O jurista João Leitão Figueiredo defende, em entrevista à Lusa, que Portugal "deveria investir muito mais" não só na literacia digital, como também criar grupos de trabalho que ajudem a combater a informação falsa. "Continuo a achar que, por exemplo, Portugal deveria investir muito mais não apenas na literacia digital, mas também em criar ou ter grupos de trabalho, instituições, o que seja, que ajudem a combater aquilo que é informação falsa", nomeadamente nas redes sociais, afirma o sócio da sociedade de advogados CMS na área de tecnologia, media e comunicação.

E "por muito cuidado que tenhamos na afinação das medidas de segurança que estão ao dispor, o que é facto é que continuamos a receber diariamente a informação que não solicitámos, que não percebemos porque é que nos é dirigida" e a qual "deveremos saber filtrar e decidir pela nossa própria cabeça, o que torna tudo muito mais complicado", prossegue.

João Leitão Figueiredo dá como exemplo as invasões do Capitólio, nos Estados Unidos, em janeiro de 2021, e a recente invasão à sede dos três poderes no Brasil, que, diz, "acabam por ser paradigmáticos desta esta realidade".

Ou seja, "de um momento para o outro podemos ter uma reação em massa e não se percebe porquê, temos que ir muito mais além, temos que ser muito mais cuidadosos", considera o advogado.

O responsável recorda, por exemplo, que as crianças com menos de 13 anos não devem ter contas em redes sociais. No entanto, é um facto "que a maior parte das crianças com 9, 10 ou 11 anos têm uma conta do Instagram, têm uma conta do TikTok" e como é que um pai ou mãe "em consciência permite (...) determinado tipo de situações como esta", questiona. "Porque não têm um conhecimento adequado dos riscos associados à utilização dessas ferramentas", responde, ressalvando que cada um tem a liberdade de escolher.

No entanto, "existe uma regra que aos 13 anos a criança – e ainda estamos a falar de crianças – já tem uma capacidade cognitiva suficiente para perceber algumas questões, não todas, mas pelo menos algumas", prossegue.

"Estamos a falar de crianças demasiado jovens e, ao permitir que descarreguem e que tenham as suas contas, nós não estamos a emancipar as crianças", mas antes "a expô-las ao risco", sublinha João Leitão Figueiredo. E este é, "para mim, um exemplo claro de que a literacia digital era importante para disciplinar", defende.

Isto porque será que o pai ou a mãe "tem conhecimento suficiente para tomar uma decisão informada? Será que tem conhecimento dos riscos? Ou será apenas mais um de muitos que confia que nada de mal acontecerá", questiona.

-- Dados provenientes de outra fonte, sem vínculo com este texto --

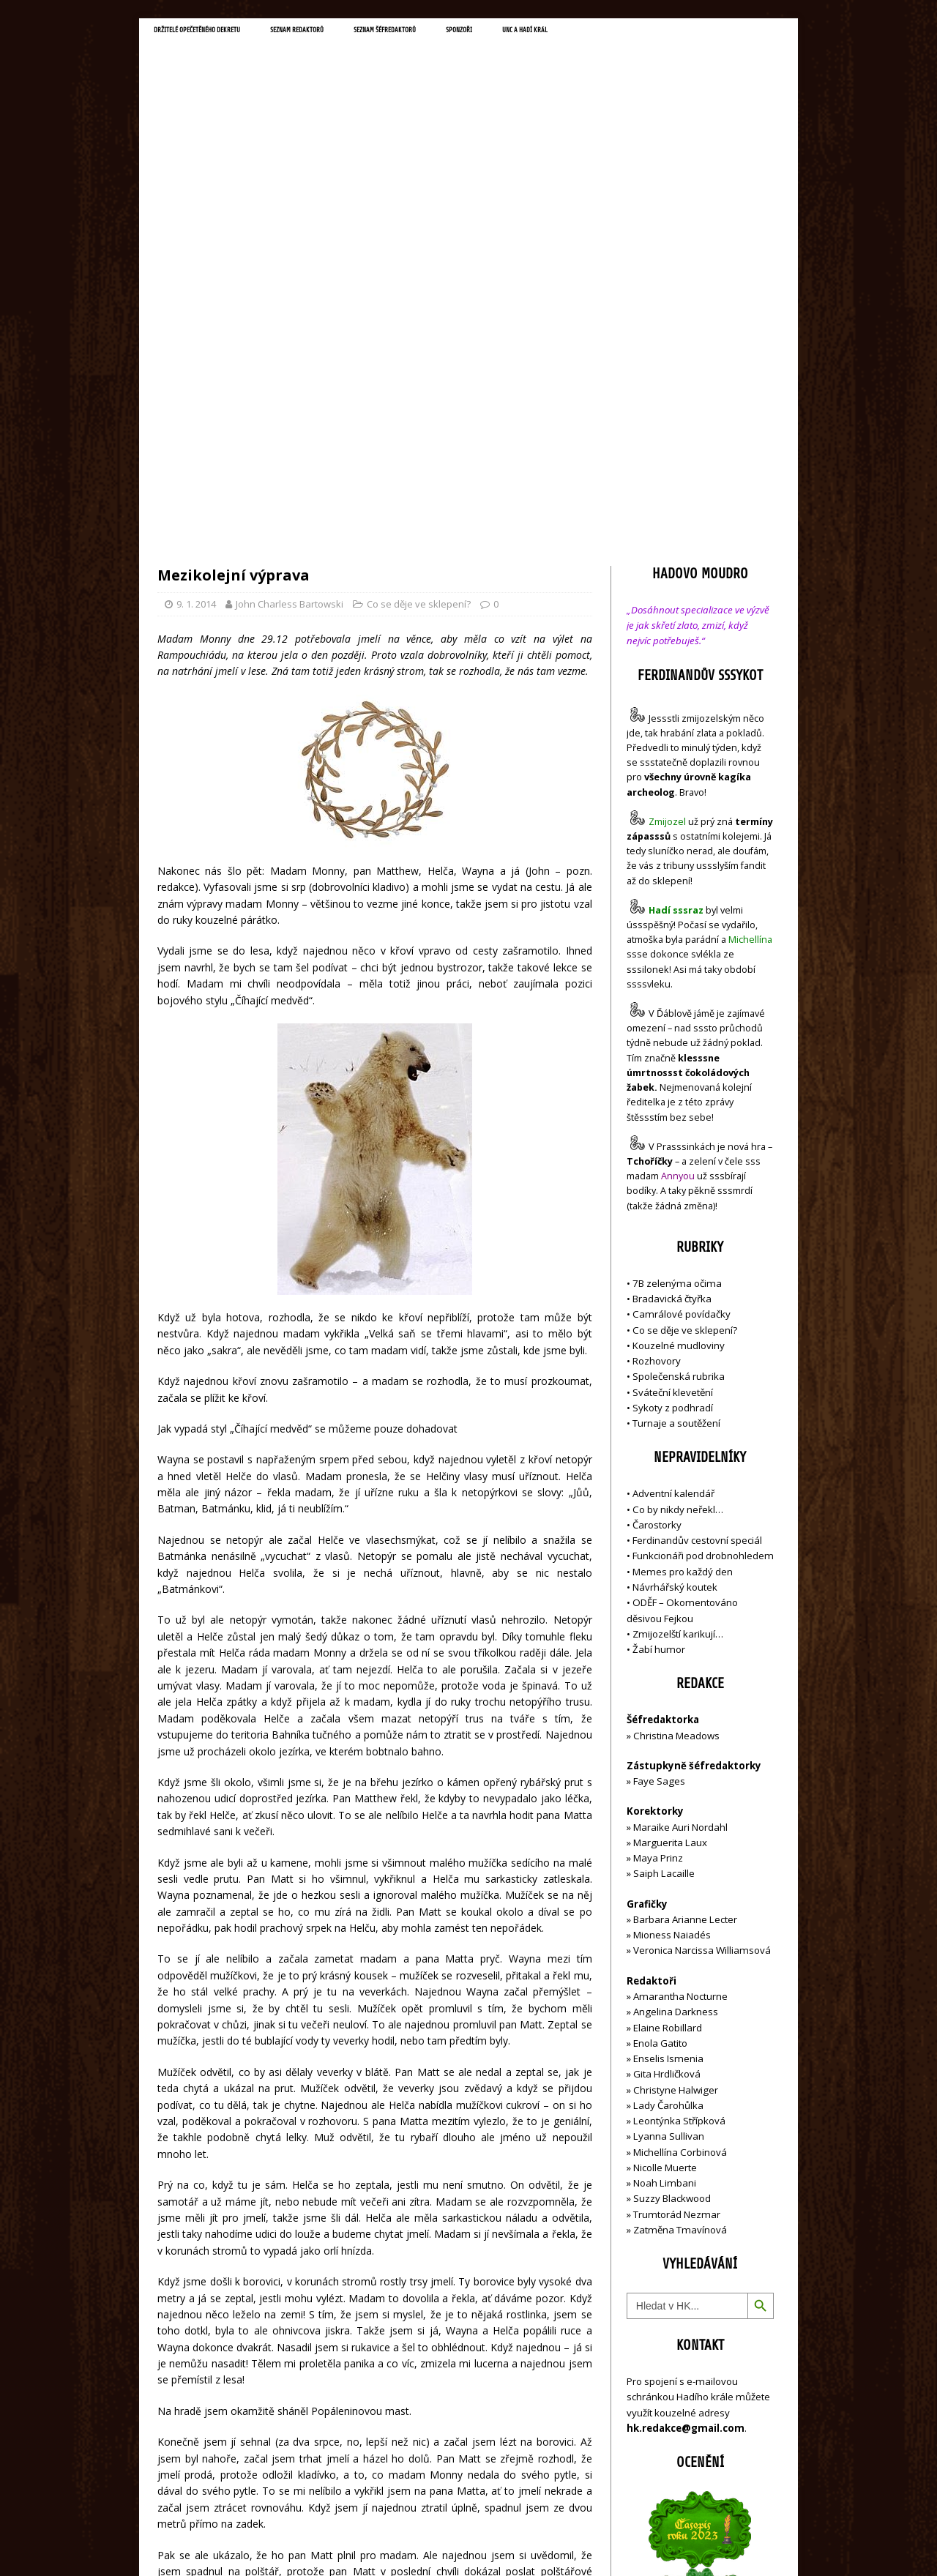 The height and width of the screenshot is (2576, 937). I want to click on Držitelé opečetěného dekretu, so click(224, 33).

Aliás, durante "muito tempo", a grande problemática em torno das crianças na Internet visava apenas a pornografia, cópia de imagens, álcool, drogas, mas "hoje em dia" esta "é muito mais complexa".

Ou seja, "hoje em dia estamos a falar como é que nós conseguimos mudar a mente de uma geração inteira com base na informação que vamos alimentando no 'nonstop' [sem parar] todos os dias, porque as crianças depois são utilizadores massivos – os adultos ainda vão trabalhar, as crianças não, a cada intervalo da escola ligam a rede social".

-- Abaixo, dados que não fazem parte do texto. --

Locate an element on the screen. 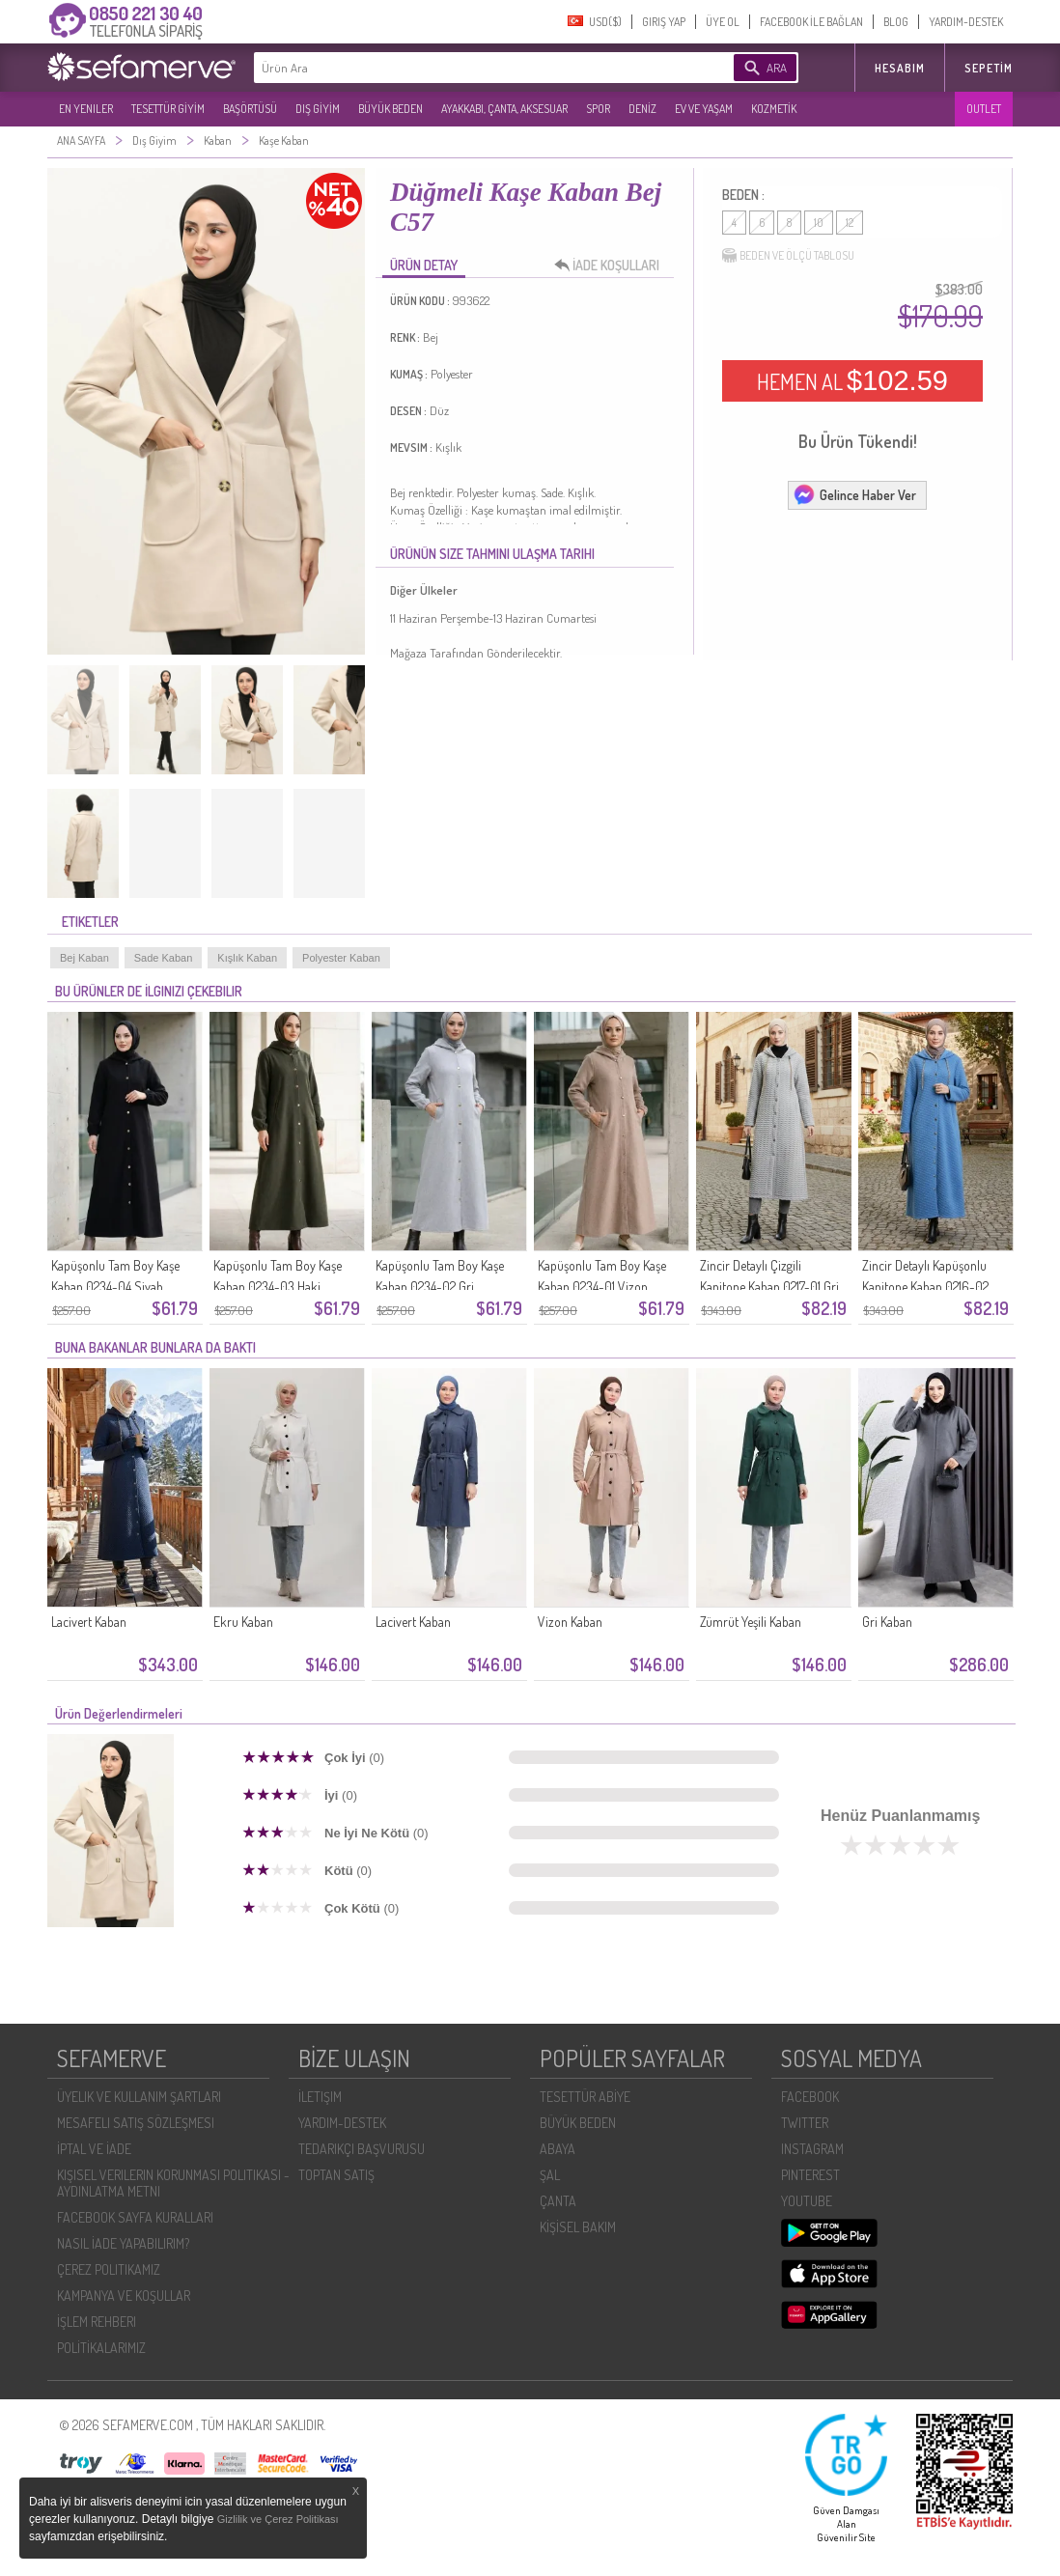  POLİTİKALARIMIZ is located at coordinates (101, 2347).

João Leitão Figueiredo sublinha que "é sempre importante ter em consideração que no espaço de meses, em virtude da pandemia", todos tiveram de "dar um salto do ponto de vista da dependência das ferramentas técnicas e tecnológicas de anos", nomeadamente com o teletrabalho.

"Isto implicou, desde logo, a utilização de ferramentas digitais por pessoas que não estavam rotinadas a fazê-lo", acompanhado de um aumento das mesmas por parte de pessoas que, apesar de estarem rotinadas, passaram a depender, "senão exclusivamente, quase exclusivamente" das tecnologias para o exercício da sua atividade profissional.

Ora, "nenhum de nós, na verdade, com exceção dos técnicos e dos profissionais da área, tem uma consciência plena daquilo que é o impacto da utilização destas ferramentas" porque "não existem até à data, em nenhum país, pelo menos que seja do meu conhecimento, legislação, ou havendo legislação não existe enforcement que permita assegurar aos cidadãos que as empresas vão partilhar informação de forma transparente", refere.